Using Umbraco v6, Examine search (not full blown Lucene queries). This is a Latin/South American website. I've asked my colleagues how they type in tittles (accent mark over a letter) for search/URL, and they all said that they don't, they just use "regular" characters (A-Z, a-z).
I know how to strip special characters OUT of the string when passing to Examine, but I need the other way around, as in Examine removing the special characters from properties to match to the query. I have numerous "nodes" that have tittles in the name (which is one of the properties that I am searching on).

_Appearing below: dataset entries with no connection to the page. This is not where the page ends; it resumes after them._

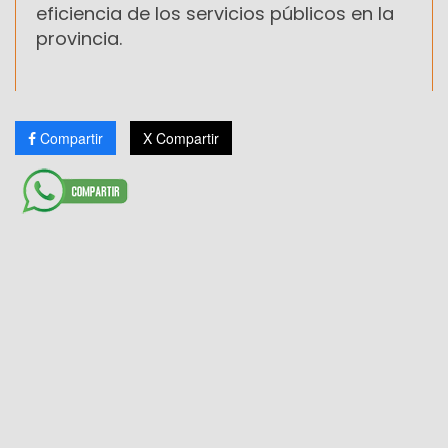
eficiencia de los servicios públicos en la
provincia.
Compartir
X Compartir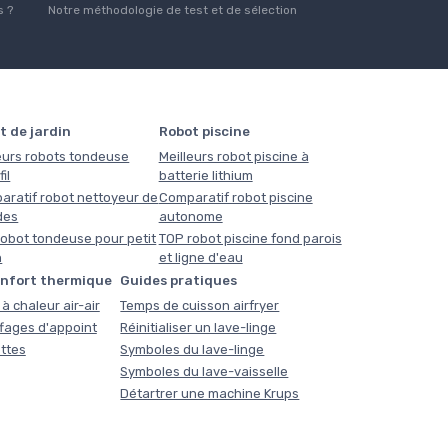
 ?
Notre méthodologie de test et de sélection
t de jardin
Robot piscine
eurs robots tondeuse
Meilleurs robot piscine à
il
batterie lithium
aratif robot nettoyeur de
Comparatif robot piscine
des
autonome
obot tondeuse pour petit
TOP robot piscine fond parois
n
et ligne d'eau
onfort thermique
Guides pratiques
à chaleur air-air
Temps de cuisson airfryer
fages d'appoint
Réinitialiser un lave-linge
ttes
Symboles du lave-linge
Symboles du lave-vaisselle
Détartrer une machine Krups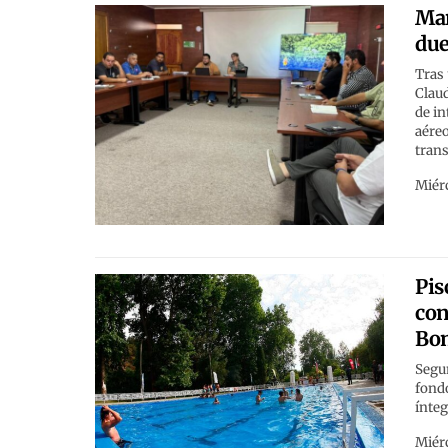
Man
due
Tras 
Claud
de in
aéreo
trans
Miérc
Pis
con
Bo
Segu
fondo
ínteg
Miérc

Posts that I've researched:
I've tried writing the luence query (or so I think) but I'm not getting in any hits.
// q is my query from QueryString
var searcher = ExamineManager.Instance.SearchProviderCollection["CustomSearchSearcher"];
//var query = searcher.CreateSearchCriteria().Field("nodeName", q).Or().Field("description", q).Compile();
//var searchResults = searcher.Search(query).OrderByDescending(x => x.Score).TakeWhile(x => x.Score > 0.05f);
var searchResults = searcher.Search(Global.RemoveSpecialCharacters(q), true).OrderByDescending(x => x.Score).TakeWhile(x => x.Score > 0.05f);
Global Class
public static string RemoveSpecialCharacters(string str)
{
StringBuilder sb = new StringBuilder();
for (int i = 0; i < str.Length; i++)
{
if ((str[i] >= '0' && str[i] <= '9')
|| (str[i] >= 'A' && str[i] <= 'z' || (str[i] == '.' || str[i] == '_'))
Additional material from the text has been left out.